In a broader sense, metaphoric criticism can illuminate the world in which we live by analyzing the language—and, in particular, the metaphors—that surround us. The notion that metaphors demonstrate worldviews originates in the work of Kenneth Burke and has been taken up further in the cognitive sciences, particularly by George Lakoff.

==Application==
Metaphoric criticism focuses on analysis of texts that use metaphors effectively or ineffectively as part of their argument structure. For example, in an article entitled "Five Years After 9/11: Drop the War Metaphor," George Lakoff and Evan Frisch analyze how President Bush's adoption of a "war" metaphor in order to discuss his approach to dealing with terrorism as opposed to a "crime" metaphor provides a barrier from critics for him to move forward with the War in Iraq. Lakoff illustrates the power of the "war" metaphor: "The war metaphor defined war as the only way to defend the nation. From within the war metaphor, being against war as a response was to be unpatriotic, to be against defending the nation. The war metaphor put progressives on the defensive."" Rhetorical critics would not only make these observations in their own criticism, but would also relate to the effect on the audience, and how the metaphor either enhances or challenges the audience’s worldview.
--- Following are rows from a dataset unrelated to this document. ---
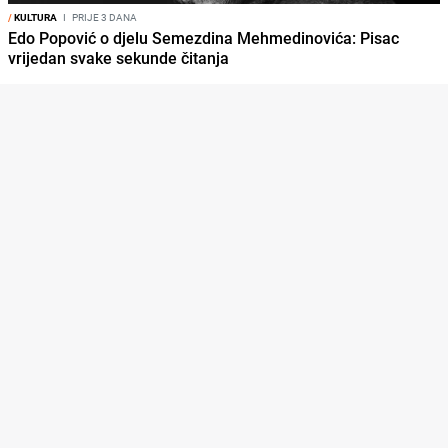
/
KULTURA
I
PRIJE 3 DANA
Edo Popović o djelu Semezdina Mehmedinovića: Pisac
vrijedan svake sekunde čitanja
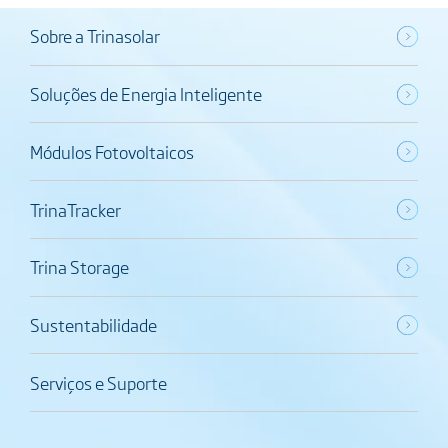
Sobre a Trinasolar
Soluções de Energia Inteligente
Módulos Fotovoltaicos
TrinaTracker
Trina Storage
Sustentabilidade
Serviços e Suporte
Critics examining metaphor have in recent years also started to examine metaphor in visual and electronic media. For example, metaphors can be found in rhetorical presidential television ads. In 1984, President Ronald Reagan’s campaign sponsored a commercial showing a grizzly bear as posing a potentially large threat to the United States. The USSR is never named in that ad, however the assumption of the campaign was that Americans would clearly recognize the "enemy" that the bear represents.

==Conduction==
In Rhetorical Criticism, Sonja K. Foss outlines a four-step procedure for applying metaphoric criticism to texts:

1. First, the critic reads or views the entire artifact with specific attention to its context.
2. Second, to the critic isolates the metaphor(s) within the text, both obvious and more subtle substitutions of meaning. Here Foss invokes Max Black's interaction theory of "tenor" (the principal subject or focus) and "vehicle" (secondary subject or frame for the metaphor), a method to analyze ways in which the related dissimilar objects actually share similar characteristics.
3. Third, the critic sorts the metaphors and looks for patterns of use within the text. The more comprehensive the text, the longer this step will take.
4. The critic analyzes the metaphor(s) or groups of metaphors in the artifact to reveal how their structure may affect the intended audience. Foss writes, "Here, the critic suggests what effects the use of the various metaphors may have on the audience and how the metaphors function to argue for a particular attitude toward the ideas presented."